Eric Zemmour sera-t-il candidat à l’élection présidentielle de 2022 ? L’hypothèse semble probable selon Didier Beauregard qui, dans cet article très intéressant, défend l’idée que cette candidature pourrait bien marquer le début d’une nouvelle histoire pour la droite française. Et, pourquoi pas, la fin du déclin de la France ?

Polémia

La modération de la droite bourgeoise conservatrice

La perspective d’une candidature Zemmour en 2022 semble bien avancée et marquera, une fois confirmée, une étape décisive dans le processus de recomposition du paysage politique français. Il ne fait peu de doute que la rentrée en lice présidentielle du journaliste vedette, provoquera un électrochoc à droite. Un électrochoc qui finira d’atomiser une droite « classique », dont l’interminable agonie retarde ou bloque les évolutions politiques structurelles du pays qui devrait se repositionner franchement à droite.

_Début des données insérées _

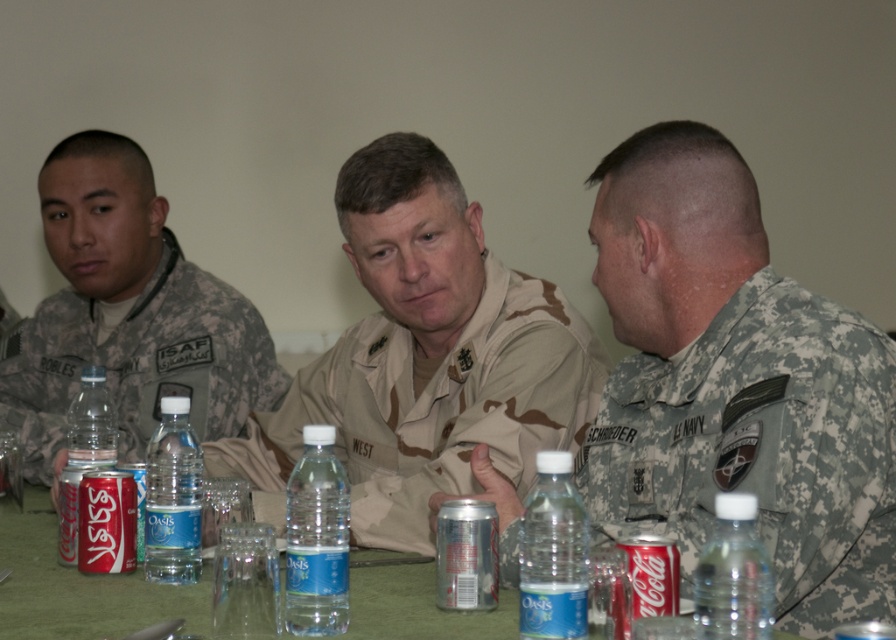 Question: Which object is closer to the camera taking this photo?

Choices:
 (A) camouflage fabric uniform at center
 (B) camouflage uniform at left
 (C) silver metallic can at center
 (D) red matte can at lower left

Answer: (C)

Question: Which point is closer to the camera taking this photo?

Choices:
 (A) (731, 634)
 (B) (154, 381)

Answer: (A)

Question: Can you confirm if clear plastic bottle at lower right is positioned below silver metallic can at center?

Choices:
 (A) no
 (B) yes

Answer: (A)

Question: Where is camouflage uniform at center located in relation to blue translucent bottle at lower right in the image?

Choices:
 (A) right
 (B) left

Answer: (A)

Question: Is camouflage uniform at center wider than clear glass water at center?

Choices:
 (A) yes
 (B) no

Answer: (A)

Question: Which point appears farthest from the camera in this image?

Choices:
 (A) (76, 532)
 (B) (627, 380)
 (C) (481, 580)

Answer: (B) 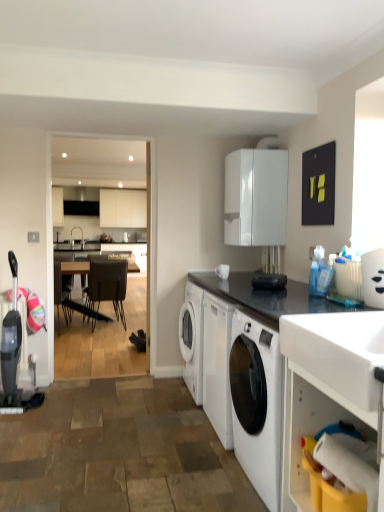 Question: Which direction should I rotate to look at leather-like dark brown chair at center, which appears as the 1th chair when viewed from the right, — up or down?

Choices:
 (A) up
 (B) down

Answer: (B)

Question: Can you confirm if dark brown leather chair at center, which is the 2th chair in right-to-left order, is positioned to the right of white glossy cabinet at upper center?

Choices:
 (A) yes
 (B) no

Answer: (B)

Question: Is dark brown leather chair at center, the first chair when ordered from left to right, taller than white glossy cabinet at upper center?

Choices:
 (A) no
 (B) yes

Answer: (B)

Question: Does dark brown leather chair at center, the first chair when ordered from left to right, have a greater width compared to white glossy cabinet at upper center?

Choices:
 (A) yes
 (B) no

Answer: (A)

Question: Is dark brown leather chair at center, the 1th chair in the back-to-front sequence, smaller than white glossy cabinet at upper center?

Choices:
 (A) yes
 (B) no

Answer: (B)

Question: Does dark brown leather chair at center, the first chair when ordered from left to right, have a larger size compared to white glossy cabinet at upper center?

Choices:
 (A) yes
 (B) no

Answer: (A)

Question: Can you confirm if dark brown leather chair at center, placed as the 2th chair when sorted from front to back, is positioned to the left of white glossy cabinet at upper center?

Choices:
 (A) no
 (B) yes

Answer: (B)

Question: Is leather-like dark brown chair at center, which appears as the 1th chair when viewed from the right, aimed at white glossy countertop at lower right, the 2th countertop viewed from the top?

Choices:
 (A) yes
 (B) no

Answer: (B)

Question: Considering the relative positions of leather-like dark brown chair at center, the second chair in the left-to-right sequence, and white glossy countertop at lower right, the 1th countertop in the bottom-to-top sequence, in the image provided, is leather-like dark brown chair at center, the second chair in the left-to-right sequence, to the left of white glossy countertop at lower right, the 1th countertop in the bottom-to-top sequence, from the viewer's perspective?

Choices:
 (A) yes
 (B) no

Answer: (A)

Question: From a real-world perspective, does leather-like dark brown chair at center, the second chair in the left-to-right sequence, stand above white glossy countertop at lower right, the 1th countertop in the bottom-to-top sequence?

Choices:
 (A) yes
 (B) no

Answer: (A)

Question: Does leather-like dark brown chair at center, which ranks as the 1th chair in front-to-back order, come in front of white glossy countertop at lower right, the 2th countertop viewed from the top?

Choices:
 (A) no
 (B) yes

Answer: (A)

Question: Could white glossy countertop at lower right, the 2th countertop viewed from the top, be considered to be inside leather-like dark brown chair at center, which appears as the 1th chair when viewed from the right?

Choices:
 (A) yes
 (B) no

Answer: (B)

Question: Considering the relative positions of leather-like dark brown chair at center, which ranks as the 1th chair in front-to-back order, and white glossy countertop at lower right, the 1th countertop in the bottom-to-top sequence, in the image provided, is leather-like dark brown chair at center, which ranks as the 1th chair in front-to-back order, to the right of white glossy countertop at lower right, the 1th countertop in the bottom-to-top sequence, from the viewer's perspective?

Choices:
 (A) no
 (B) yes

Answer: (A)

Question: Is dark brown leather chair at center, placed as the 2th chair when sorted from front to back, facing towards leather-like dark brown chair at center, which appears as the 1th chair when viewed from the right?

Choices:
 (A) no
 (B) yes

Answer: (A) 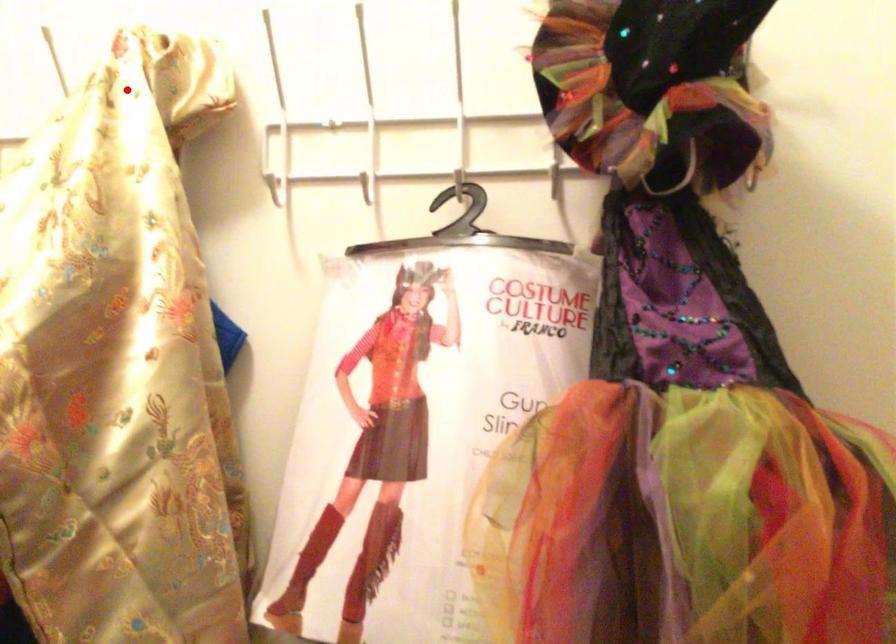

Le principal enjeu sociologique de ce scénario est une clé essentielle du jeu politique national des dernières décennies, nous l’avons régulièrement abordé dans les colonnes de Polémia ; c’est celui du positionnement idéologique de la bourgeoisie conservatrice qui s’est figée dans une posture de modération de classe qui la pousse à rejeter tout positionnement politique jugé « extrémiste », c’est-à-dire « populiste ». L’enjeu n’est pas vraiment une question d’idées mais de style. La question est simple : Zemmour, par sa culture et sa virtuosité intellectuelle, peut-il faire basculer le vote bourgeois conservateur d’un vote « modéré » vers un vote jugé plus radical ? De la même manière qu’une part significative de la bourgeoisie de gauche est passée du PS à Macron en 2017, déclenchant, du même coup, un processus de recomposition politique par le centre gauche, en achevant le PS. Aujourd’hui, de l’extrême gauche aux écolos, toutes tendances confondues, la gauche peine à mobiliser 30% de l’électorat et ne dispose pas de perspective crédible d’unité pour pouvoir ambitionner une place de deuxième tour présidentiel.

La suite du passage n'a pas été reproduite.